* _AVAILABLE DATA_
=== Begin Enclosure ===
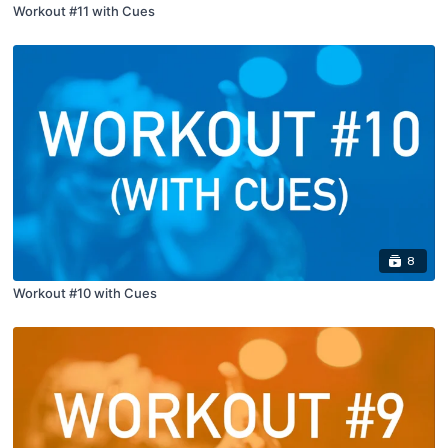
Workout #11 with Cues
8
Workout #10 with Cues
=== End Enclosure ===
* _TASK INSTRUCTIONS_
Determine how many lines of the listing above hold the word "Cues". Report that number without anything else.

* _SOLUTION FOR THIS TASK_
2